= Exercise prompt =
Collect each line of the entries that holds the string "nickname".

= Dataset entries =
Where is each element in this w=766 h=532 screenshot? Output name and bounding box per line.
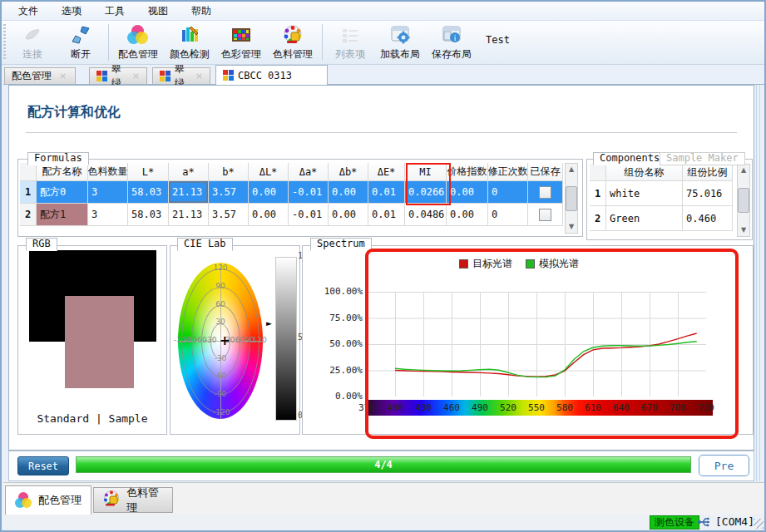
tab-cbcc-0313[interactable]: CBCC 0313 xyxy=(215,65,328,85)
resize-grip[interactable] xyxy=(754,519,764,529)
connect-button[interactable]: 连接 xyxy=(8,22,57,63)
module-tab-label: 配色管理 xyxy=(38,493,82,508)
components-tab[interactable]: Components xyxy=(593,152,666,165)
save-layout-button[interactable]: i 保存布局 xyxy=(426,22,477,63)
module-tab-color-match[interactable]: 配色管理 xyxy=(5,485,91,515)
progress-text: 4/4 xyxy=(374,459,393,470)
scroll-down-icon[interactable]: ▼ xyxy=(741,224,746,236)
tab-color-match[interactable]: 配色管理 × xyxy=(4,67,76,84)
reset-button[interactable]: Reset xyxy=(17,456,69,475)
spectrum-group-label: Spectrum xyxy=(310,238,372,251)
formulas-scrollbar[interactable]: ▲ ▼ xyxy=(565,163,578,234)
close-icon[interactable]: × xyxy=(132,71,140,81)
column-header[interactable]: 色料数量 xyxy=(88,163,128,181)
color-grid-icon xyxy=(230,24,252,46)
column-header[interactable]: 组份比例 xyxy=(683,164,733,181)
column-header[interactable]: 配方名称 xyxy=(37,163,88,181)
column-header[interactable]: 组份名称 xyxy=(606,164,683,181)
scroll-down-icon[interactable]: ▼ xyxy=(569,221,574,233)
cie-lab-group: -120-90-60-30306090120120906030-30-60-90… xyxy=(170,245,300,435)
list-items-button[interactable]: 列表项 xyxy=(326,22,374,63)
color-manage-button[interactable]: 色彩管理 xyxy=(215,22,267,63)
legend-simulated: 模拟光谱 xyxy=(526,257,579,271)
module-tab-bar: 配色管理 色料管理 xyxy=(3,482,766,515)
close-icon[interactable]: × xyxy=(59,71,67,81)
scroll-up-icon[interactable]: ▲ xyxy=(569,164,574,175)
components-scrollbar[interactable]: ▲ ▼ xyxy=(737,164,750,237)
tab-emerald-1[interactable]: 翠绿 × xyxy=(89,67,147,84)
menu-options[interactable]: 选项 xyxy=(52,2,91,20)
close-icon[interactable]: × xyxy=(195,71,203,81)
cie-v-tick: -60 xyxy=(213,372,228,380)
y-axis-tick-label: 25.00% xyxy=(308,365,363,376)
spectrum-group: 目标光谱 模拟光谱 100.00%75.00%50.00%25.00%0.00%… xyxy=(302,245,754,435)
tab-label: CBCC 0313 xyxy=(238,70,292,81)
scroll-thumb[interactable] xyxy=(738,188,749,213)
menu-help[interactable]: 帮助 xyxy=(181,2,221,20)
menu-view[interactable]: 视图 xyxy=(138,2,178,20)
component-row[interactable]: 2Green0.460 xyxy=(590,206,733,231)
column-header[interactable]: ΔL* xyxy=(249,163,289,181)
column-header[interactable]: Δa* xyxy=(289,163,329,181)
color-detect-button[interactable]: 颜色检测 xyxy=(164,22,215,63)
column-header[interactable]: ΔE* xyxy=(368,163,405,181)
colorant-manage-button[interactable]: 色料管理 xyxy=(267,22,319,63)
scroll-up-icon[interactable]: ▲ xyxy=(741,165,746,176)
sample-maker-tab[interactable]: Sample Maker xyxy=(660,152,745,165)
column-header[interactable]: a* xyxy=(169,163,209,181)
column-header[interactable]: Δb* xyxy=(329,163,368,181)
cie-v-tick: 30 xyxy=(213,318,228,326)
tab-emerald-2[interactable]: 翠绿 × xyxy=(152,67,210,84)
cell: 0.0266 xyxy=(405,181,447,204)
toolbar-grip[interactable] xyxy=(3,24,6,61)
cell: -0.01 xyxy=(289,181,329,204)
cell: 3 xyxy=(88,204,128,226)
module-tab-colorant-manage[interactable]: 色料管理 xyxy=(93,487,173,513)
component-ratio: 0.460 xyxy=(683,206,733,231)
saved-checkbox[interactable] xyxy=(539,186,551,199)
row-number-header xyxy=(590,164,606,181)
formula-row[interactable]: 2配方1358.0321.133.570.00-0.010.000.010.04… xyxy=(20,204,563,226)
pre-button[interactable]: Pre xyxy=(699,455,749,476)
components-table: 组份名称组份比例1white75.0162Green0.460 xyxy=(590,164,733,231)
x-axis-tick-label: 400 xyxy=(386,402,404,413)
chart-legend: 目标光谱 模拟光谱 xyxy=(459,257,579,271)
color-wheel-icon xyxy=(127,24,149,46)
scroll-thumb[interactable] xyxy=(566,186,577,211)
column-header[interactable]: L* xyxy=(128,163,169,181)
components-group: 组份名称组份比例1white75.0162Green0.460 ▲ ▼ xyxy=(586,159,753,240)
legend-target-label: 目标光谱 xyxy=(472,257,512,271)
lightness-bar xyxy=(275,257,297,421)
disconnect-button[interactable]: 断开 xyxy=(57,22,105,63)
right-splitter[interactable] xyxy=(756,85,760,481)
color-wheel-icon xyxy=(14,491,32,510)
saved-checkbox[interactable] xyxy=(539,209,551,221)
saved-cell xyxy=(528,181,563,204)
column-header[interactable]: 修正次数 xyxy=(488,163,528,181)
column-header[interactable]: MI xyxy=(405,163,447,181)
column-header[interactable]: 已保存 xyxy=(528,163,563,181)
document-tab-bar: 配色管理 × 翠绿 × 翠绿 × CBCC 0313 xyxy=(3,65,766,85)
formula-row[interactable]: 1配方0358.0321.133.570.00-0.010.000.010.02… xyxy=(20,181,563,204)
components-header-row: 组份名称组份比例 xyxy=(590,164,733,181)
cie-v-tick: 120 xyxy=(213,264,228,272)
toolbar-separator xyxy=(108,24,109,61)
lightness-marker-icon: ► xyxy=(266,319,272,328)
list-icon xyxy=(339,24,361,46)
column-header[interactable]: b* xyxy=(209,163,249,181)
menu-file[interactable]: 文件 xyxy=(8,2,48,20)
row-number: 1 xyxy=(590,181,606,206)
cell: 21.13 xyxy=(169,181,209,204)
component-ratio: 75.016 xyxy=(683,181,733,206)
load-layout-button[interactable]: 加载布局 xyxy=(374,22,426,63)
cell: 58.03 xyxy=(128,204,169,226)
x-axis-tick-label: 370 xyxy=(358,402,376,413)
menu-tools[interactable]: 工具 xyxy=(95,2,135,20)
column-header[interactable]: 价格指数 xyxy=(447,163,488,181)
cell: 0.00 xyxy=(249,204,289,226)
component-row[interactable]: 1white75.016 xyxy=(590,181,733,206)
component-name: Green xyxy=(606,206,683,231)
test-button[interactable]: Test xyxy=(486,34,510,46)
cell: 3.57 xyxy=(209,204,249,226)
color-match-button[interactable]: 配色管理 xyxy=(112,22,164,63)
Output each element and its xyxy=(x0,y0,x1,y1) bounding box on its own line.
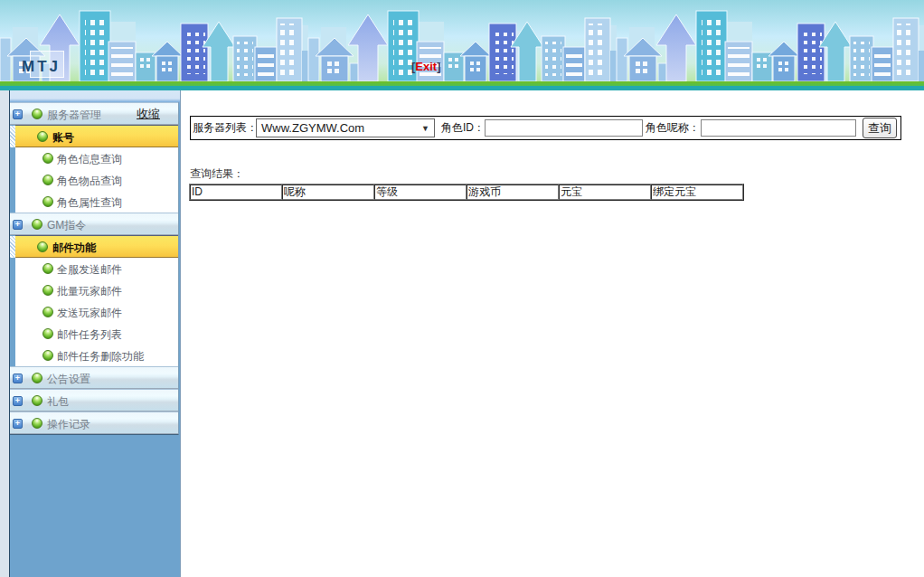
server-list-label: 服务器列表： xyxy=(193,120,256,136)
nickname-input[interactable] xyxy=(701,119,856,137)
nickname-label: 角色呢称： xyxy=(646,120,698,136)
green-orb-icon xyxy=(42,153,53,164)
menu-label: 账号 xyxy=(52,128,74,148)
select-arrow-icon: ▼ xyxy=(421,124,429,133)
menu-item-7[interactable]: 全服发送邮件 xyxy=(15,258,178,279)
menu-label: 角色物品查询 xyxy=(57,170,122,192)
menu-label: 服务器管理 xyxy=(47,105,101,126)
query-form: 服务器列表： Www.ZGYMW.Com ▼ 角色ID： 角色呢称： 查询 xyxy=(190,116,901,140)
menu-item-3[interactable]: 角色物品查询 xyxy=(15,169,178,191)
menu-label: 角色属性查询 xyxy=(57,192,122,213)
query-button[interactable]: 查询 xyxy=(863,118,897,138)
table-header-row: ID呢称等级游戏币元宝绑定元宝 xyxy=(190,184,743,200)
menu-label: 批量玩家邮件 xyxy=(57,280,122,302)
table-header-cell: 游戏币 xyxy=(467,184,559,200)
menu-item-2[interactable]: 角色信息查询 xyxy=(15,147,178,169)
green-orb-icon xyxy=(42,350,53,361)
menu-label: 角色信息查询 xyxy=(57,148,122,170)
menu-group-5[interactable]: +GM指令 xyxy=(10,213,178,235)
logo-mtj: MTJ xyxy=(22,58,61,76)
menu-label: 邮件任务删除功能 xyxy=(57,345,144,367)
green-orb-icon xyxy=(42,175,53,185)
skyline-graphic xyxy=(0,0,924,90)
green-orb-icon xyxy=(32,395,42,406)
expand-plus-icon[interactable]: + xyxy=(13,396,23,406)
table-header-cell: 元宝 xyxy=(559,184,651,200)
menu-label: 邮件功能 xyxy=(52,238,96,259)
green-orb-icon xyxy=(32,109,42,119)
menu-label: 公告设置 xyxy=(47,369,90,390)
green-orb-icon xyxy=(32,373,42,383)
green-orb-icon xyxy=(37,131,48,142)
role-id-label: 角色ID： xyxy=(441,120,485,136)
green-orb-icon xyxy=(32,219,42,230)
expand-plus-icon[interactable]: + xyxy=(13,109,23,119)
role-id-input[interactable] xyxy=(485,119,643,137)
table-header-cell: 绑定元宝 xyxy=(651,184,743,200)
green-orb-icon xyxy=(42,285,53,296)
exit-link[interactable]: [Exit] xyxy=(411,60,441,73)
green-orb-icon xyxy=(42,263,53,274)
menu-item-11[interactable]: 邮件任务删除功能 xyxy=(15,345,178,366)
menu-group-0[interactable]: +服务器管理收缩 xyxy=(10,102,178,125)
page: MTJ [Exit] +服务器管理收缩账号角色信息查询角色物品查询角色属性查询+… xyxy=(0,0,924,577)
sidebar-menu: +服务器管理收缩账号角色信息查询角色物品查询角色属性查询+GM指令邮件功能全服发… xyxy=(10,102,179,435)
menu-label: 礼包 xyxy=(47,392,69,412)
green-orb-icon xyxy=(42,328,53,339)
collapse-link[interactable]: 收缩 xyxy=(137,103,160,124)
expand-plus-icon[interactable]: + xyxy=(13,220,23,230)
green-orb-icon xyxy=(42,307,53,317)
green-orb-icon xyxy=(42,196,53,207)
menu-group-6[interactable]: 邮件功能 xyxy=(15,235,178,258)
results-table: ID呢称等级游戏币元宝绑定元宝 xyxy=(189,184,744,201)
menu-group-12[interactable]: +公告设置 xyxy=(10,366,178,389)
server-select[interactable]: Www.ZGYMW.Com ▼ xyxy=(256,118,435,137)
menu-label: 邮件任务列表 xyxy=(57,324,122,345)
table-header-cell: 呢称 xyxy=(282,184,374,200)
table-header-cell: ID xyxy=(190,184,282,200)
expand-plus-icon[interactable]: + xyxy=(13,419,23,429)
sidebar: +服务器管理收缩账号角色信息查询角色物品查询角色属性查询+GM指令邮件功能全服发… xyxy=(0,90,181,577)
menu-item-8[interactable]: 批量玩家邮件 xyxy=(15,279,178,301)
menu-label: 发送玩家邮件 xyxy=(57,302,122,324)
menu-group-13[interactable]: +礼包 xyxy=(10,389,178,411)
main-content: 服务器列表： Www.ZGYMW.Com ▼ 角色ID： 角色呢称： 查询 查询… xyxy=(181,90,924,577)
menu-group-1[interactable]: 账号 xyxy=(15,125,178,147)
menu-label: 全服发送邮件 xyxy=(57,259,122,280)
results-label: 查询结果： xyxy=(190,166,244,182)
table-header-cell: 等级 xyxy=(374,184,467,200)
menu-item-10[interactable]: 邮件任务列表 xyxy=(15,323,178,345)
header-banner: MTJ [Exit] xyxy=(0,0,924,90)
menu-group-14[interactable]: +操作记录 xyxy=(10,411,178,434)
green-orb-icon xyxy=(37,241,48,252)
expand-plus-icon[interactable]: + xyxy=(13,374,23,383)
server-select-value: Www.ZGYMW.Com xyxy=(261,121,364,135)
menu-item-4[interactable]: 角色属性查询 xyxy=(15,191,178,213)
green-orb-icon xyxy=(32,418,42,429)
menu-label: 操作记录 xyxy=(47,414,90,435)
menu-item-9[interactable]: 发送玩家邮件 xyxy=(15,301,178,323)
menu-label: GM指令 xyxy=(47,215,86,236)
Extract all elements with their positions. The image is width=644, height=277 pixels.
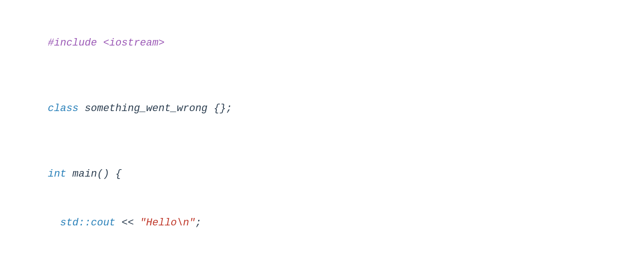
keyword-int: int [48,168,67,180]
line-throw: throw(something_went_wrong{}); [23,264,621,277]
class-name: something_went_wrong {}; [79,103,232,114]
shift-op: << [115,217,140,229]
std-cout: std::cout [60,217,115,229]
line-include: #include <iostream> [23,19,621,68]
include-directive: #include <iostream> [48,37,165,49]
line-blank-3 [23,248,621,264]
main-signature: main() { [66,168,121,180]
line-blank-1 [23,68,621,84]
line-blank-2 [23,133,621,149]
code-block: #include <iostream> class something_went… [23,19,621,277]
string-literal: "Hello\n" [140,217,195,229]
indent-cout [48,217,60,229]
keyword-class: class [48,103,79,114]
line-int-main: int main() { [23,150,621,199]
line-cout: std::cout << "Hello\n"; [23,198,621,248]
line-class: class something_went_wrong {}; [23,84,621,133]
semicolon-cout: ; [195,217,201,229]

= Answer box =
nickname-input[interactable] xyxy=(701,119,856,137)
nickname-label: 角色呢称： xyxy=(646,120,698,136)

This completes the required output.